The algorithm of ryann is not that bad. ryann的算法并不坏。 I suggested robustifying with a geometric median then came to this sketch: 我建议使用几何中位数进行证明，然后来到这个草图：

compute the NxN inter-distances in O(N^2) 计算O（N ^ 2）中的NxN距离
sum each row of this matrix (= the distance of one point to the others) in O(N^2) 在O（N ^ 2）中对该矩阵的每一行（=一个点与其他点的距离）求和
sort the obtained "crowd" distance in O(N*log N) 在O（N * log N）中对获得的“人群”距离进行排序
(the point with smallest distance is an approximation of the geometric median) （距离最小的点是几何中值的近似值）
remove the 5% largest in O(1) 去除O中最大的5％（1）
here we just consider largest crowd-distance as outliers, 在这里我们只考虑最大的人群距离作为异常值，
instead of taking the largest distance from the median. 而不是从中位数采取最大距离。
compute radius of obtained sphere in O(N) 在O（N）中计算获得球体的半径

Of course, it also suffers from sub-optimality but should perform a bit better in case of far outlier. 当然，它也会受到次优性的影响，但是在远离异常的情况下应该表现得更好。 Overall cost is O(N^2). 总成本为O（N ^ 2）。

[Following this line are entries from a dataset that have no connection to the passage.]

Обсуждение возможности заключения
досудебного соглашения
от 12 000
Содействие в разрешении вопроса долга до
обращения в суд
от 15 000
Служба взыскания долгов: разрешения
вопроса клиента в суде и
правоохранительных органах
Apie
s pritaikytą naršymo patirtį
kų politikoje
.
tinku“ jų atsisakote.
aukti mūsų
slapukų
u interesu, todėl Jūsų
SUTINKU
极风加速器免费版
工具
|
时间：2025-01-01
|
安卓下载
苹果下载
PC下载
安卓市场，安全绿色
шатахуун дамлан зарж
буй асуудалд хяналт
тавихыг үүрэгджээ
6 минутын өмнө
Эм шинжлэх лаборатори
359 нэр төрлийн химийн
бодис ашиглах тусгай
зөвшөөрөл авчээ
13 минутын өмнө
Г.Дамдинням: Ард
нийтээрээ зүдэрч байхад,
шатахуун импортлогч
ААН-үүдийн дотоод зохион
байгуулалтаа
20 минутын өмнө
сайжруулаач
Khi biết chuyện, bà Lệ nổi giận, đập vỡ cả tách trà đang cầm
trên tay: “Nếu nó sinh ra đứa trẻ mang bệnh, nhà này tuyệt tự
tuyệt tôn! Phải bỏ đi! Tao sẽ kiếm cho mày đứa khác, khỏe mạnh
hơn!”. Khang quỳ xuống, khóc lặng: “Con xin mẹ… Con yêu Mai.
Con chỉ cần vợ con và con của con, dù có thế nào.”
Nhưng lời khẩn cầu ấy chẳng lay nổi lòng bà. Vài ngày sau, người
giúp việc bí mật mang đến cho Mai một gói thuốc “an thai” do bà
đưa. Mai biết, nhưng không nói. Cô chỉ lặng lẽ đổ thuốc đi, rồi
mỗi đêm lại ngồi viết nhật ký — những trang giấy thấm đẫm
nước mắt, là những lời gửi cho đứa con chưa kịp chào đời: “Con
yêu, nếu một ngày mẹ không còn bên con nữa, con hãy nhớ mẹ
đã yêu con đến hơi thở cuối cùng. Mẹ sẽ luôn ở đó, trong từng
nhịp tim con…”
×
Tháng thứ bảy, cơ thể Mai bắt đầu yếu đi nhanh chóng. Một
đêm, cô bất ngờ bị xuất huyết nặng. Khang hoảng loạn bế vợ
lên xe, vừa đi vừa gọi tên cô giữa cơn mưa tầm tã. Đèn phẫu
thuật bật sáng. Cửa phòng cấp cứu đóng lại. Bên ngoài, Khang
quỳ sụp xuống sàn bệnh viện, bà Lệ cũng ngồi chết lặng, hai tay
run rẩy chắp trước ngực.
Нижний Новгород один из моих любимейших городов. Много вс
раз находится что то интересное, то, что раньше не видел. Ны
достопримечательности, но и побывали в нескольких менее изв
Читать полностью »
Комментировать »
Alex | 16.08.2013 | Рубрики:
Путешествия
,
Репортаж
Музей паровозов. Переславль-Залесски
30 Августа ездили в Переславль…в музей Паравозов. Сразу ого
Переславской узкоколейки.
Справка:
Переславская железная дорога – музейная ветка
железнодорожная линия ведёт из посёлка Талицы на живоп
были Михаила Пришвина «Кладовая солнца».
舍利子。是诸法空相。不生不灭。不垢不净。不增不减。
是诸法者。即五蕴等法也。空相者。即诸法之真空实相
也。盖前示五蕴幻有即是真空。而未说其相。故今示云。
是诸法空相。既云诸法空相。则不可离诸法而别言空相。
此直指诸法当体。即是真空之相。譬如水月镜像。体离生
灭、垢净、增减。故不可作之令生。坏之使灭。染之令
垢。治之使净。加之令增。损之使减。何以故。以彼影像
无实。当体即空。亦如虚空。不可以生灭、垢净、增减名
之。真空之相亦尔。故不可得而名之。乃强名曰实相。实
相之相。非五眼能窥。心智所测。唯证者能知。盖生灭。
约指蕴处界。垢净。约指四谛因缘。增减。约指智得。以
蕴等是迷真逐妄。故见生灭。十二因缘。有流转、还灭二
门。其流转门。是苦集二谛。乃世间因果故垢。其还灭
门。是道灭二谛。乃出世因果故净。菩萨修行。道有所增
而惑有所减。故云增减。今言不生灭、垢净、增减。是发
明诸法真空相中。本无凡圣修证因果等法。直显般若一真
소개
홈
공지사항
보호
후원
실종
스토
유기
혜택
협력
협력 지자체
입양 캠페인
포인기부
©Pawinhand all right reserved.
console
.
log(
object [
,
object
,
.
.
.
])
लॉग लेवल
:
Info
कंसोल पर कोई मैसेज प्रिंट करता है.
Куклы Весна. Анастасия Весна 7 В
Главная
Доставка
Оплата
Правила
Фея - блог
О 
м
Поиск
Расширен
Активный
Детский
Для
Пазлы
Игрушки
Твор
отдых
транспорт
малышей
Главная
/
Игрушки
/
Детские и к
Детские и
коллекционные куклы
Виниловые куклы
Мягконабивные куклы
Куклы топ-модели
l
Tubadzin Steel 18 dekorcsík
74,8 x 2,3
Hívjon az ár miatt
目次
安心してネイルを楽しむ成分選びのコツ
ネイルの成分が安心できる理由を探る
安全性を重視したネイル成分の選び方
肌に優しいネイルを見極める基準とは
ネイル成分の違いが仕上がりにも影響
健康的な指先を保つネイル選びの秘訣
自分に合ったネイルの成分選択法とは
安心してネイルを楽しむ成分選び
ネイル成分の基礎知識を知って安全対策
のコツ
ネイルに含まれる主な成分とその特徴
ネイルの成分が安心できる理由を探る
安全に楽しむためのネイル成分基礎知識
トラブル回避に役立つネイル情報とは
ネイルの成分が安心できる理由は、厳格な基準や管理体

I would iterate the following two steps until convergence: 我会迭代以下两个步骤，直到收敛：

1) Given a group of points, find the smallest sphere enclosing 100% of the points and work out its centre. 1）给定一组点，找到包围100％点的最小球体并计算出其中心。

2) Given a centre, find the group of points containing 95% of the original number which is closest to the centre. 2）给定一个中心，找到包含最接近中心的原始数字的95％的点组。

Each step reduces (or at least does not increase) the radius of the sphere involved, so you can declare convergence when the radius stops decreasing. 每个步骤减少（或至少不增加）所涉及球体的半径，因此您可以在半径停止减小时声明收敛。

In fact, I would iterate from multiple random starts, each start produced by finding the smallest sphere that contains all of a small subset of points. 事实上，我将从多个随机开始迭代，每次开始通过找到包含所有一小部分点的最小球体而产生。 I note that if you have 10 outliers, and you divide your set of points into 11 parts, at least one of those parts will not have any outliers. 我注意到，如果你有10个异常值，并且你将你的点集分成11个部分，那么这些部分中至少有一个不会有任何异常值。

(This is very loosely based on https://en.wikipedia.org/wiki/Random_sample_consensus ) （这非常基于https://en.wikipedia.org/wiki/Random_sample_consensus ）

Find the Euclidean minimum spanning tree, and check the edges in descending order of length. 找到欧几里得最小生成树，并按长度的降序检查边缘。 For each edge, consider the sets of points points in the two connected trees you get by deleting the edge. 对于每条边，考虑通过删除边获得的两个连接树中的点集。

If the smaller set of points is less that 5% of the total, and the bounding sphere around the larger set of points doesn't overlap it, then delete the smaller set of points. 如果较小的点集小于总数的5％，并且较大的点集周围的边界球不与其重叠，则删除较小的点集。 (This condition is necessary in case you have an 'oasis' of empty space in the center of your point cloud). （如果您的点云中心有一个空间“绿洲”），则必须满足此条件。

Repeat this until you hit your threshold or the lengths are getting 'small enough' that you don't care to delete them. 重复此操作，直到达到阈值或长度变得“足够小”而不必删除它们。